A delicious starter from Ruth Watson’s ” The Really Helpful Cookbook”.
Ingredients
- 500 g squid ( including tentacles) prepared
- 1 425g can chickpeas drained and rinsed
- 2 plump garlic cloves peeled and crushed
- a thumb sized knob ginger peeled and roughly chopped
- 2 lvl tsps Sambal Manis or 1 tsp chilli sauce and 1 tsp dark soy sauce
- 1 handful fresh coriander leaves and stalks
- 150 ml groundnut oil
- a handful salad leaves or watercress dressed
- a little Collona lemon oil or extra virgin olive oil
- a small handful flat leaf parsley chopped
Servings:
Instructions
- Cut the squid bodies into roughly 7 cm square pieces.
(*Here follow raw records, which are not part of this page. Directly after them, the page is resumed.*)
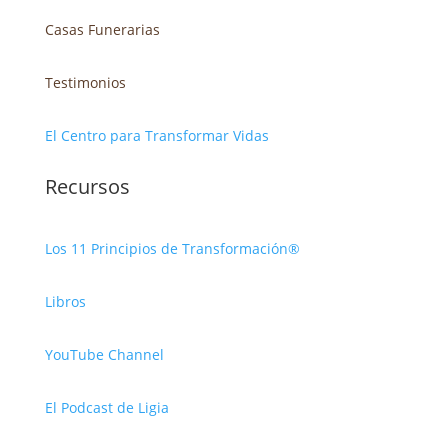
Casas Funerarias
Testimonios
El Centro para Transformar Vidas
Recursos
Los 11 Principios de Transformación®
Libros
YouTube Channel
El Podcast de Ligia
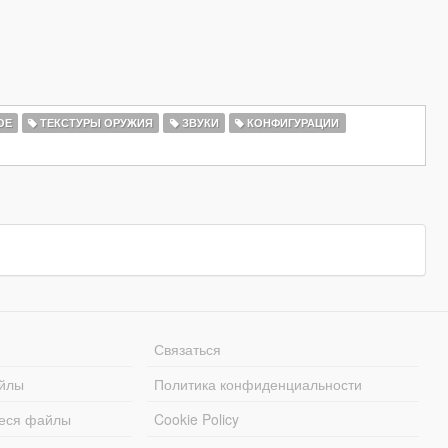
ОЕ
ТЕКСТУРЫ ОРУЖИЯ
ЗВУКИ
КОНФИГУРАЦИИ
Связаться
йлы
Политика конфиденциальности
еся файлы
Cookie Policy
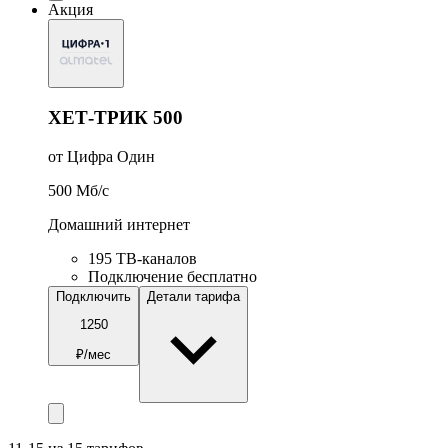
Акция
ХЕТ-ТРИК 500
от Цифра Один
500
Мб/c
Домашний интернет
195 ТВ-каналов
Подключение бесплатно
Подключить
Детали тарифа
1250
₽/мес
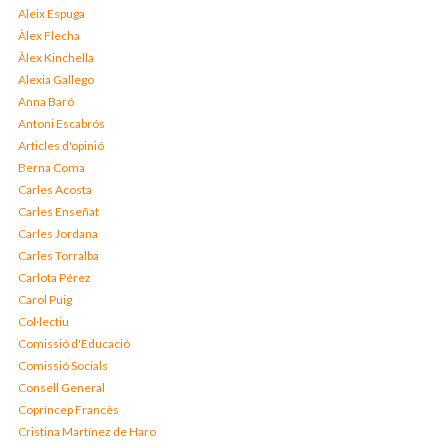
Aleix Espuga
Àlex Flecha
Àlex Kinchella
Alexia Gallego
Anna Baró
Antoni Escabrós
Articles d'opinió
Berna Coma
Carles Acosta
Carles Enseñat
Carles Jordana
Carles Torralba
Carlota Pérez
Carol Puig
Col·lectiu
Comissió d'Educació
Comissió Socials
Consell General
Copríncep Francès
Cristina Martínez de Haro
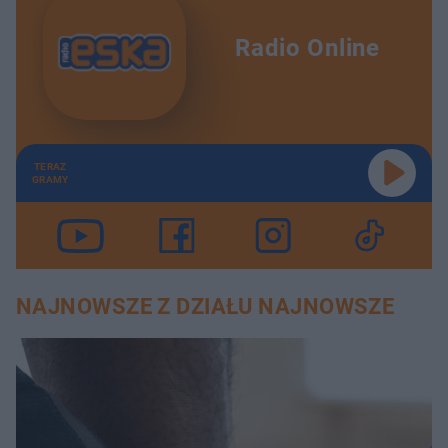
Radio Online
TERAZ
GRAMY
NAJNOWSZE Z DZIAŁU NAJNOWSZE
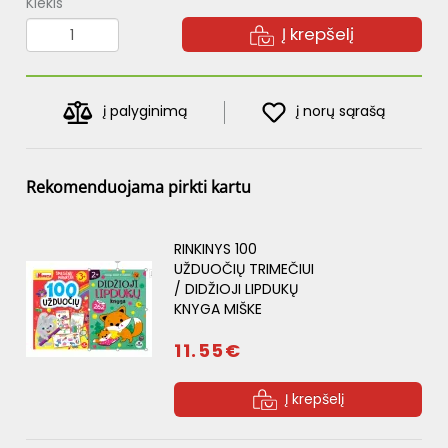
Kiekis
Į krepšelį
į palyginimą
į norų sąrašą
Rekomenduojama pirkti kartu
RINKINYS 100
UŽDUOČIŲ TRIMEČIUI
/ DIDŽIOJI LIPDUKŲ
KNYGA MIŠKE
11.55€
Į krepšelį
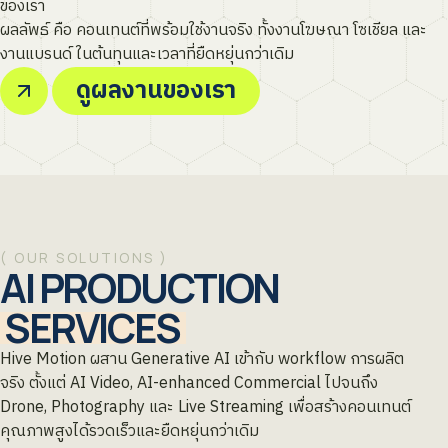
ของเรา
ผลลัพธ์ คือ คอนเทนต์ที่พร้อมใช้งานจริง ทั้งงานโฆษณา โซเชียล และ
งานแบรนด์ ในต้นทุนและเวลาที่ยืดหยุ่นกว่าเดิม
ดูผลงานของเรา
( OUR SOLUTIONS )
AI PRODUCTION
SERVICES
Hive Motion ผสาน Generative AI เข้ากับ workflow การผลิต
จริง ตั้งแต่ AI Video, AI-enhanced Commercial ไปจนถึง
Drone, Photography และ Live Streaming เพื่อสร้างคอนเทนต์
คุณภาพสูงได้รวดเร็วและยืดหยุ่นกว่าเดิม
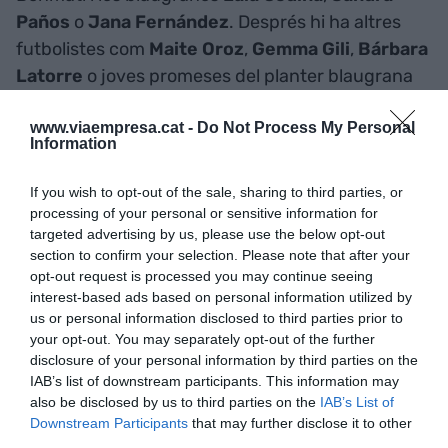
Paños
o
Jana Fernández
. Després hi ha altres
futbolistes com
Maite Oroz
,
Gemma Gili
,
Bárbara
Latorre
o joves promeses del planter blaugrana
com ara
Júlia Bartel
i
Laia Martret
.
www.viaempresa.cat -
Do Not Process My Personal
Information
Un mes a Nova Zelanda i
If you wish to opt-out of the sale, sharing to third parties, or
Austràlia
processing of your personal or sensitive information for
targeted advertising by us, please use the below opt-out
Martín i el seu soci han estat durant un mes a
section to confirm your selection. Please note that after your
opt-out request is processed you may continue seeing
Nova Zelanda
i
Austràlia
per seguir de prop el
interest-based ads based on personal information utilized by
Mundial de futbol femení. “Som una agència que
us or personal information disclosed to third parties prior to
ens agrada estar al lloc dels fets i acompanyar a
your opt-out. You may separately opt-out of the further
tots els esdeveniments esportius i no esportius de
disclosure of your personal information by third parties on the
IAB’s list of downstream participants. This information may
rellevància. Hem estat en tots els desplaçaments
also be disclosed by us to third parties on the
IAB’s List of
de la Lliga de Campions del Barça i mundials de
Downstream Participants
that may further disclose it to other
categories inferiors i de l'Eurocopa passada”,
third parties.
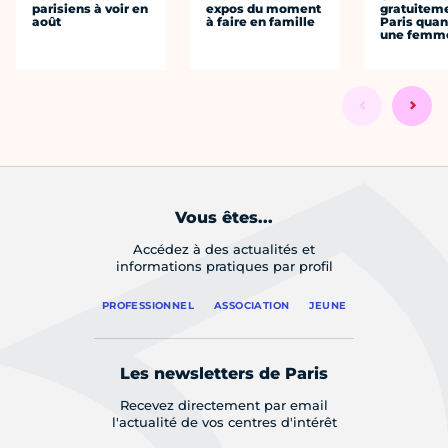
parisiens à voir en
expos du moment
gratuitem
août
à faire en famille
Paris quan
une femm
Vous êtes...
Accédez à des actualités et
informations pratiques par profil
PROFESSIONNEL
ASSOCIATION
JEUNE
Les newsletters de Paris
Recevez directement par email
l'actualité de vos centres d'intérêt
If the squid is quite thick lightly crisscross the inside surface with the point of a small sharp knife to help stop it curling. Cut any long tentacles into shorter pieces. Refrigerate until needed.
- Tip the chickpeas into a food processor together with the garlic, ginger, sambal manis, coriander and half the groundnut oil. Whizz for 30 seconds or so, then scrape down the sides.
- Now, using the pulse button, add more oil bit by bit until you have a slightly rough textured but soft and creamy mass. Season to taste with a generous amount of salt and pepper.
- Dollop some hummus on to each plate and garnished with a handful of dressed salad leaves or watercress just before you cook the squid.
- Heat a griddle pan over a very high heat until it is searingly hot. Toss the squid in a little groundnut oil and season with salt and pepper.
- Drop half of the squid into the pan and cook for no more than 90 seconds in total, turning the pieces with a pair of tongs. Any longer and it will toughen.
- As soon as the squid is opaque remove it, then cook the second batch.
- Pile the squid on top of the hummus and drizzle over a little lemon oil or olive oil. Scatter on some parsley and serve immediately.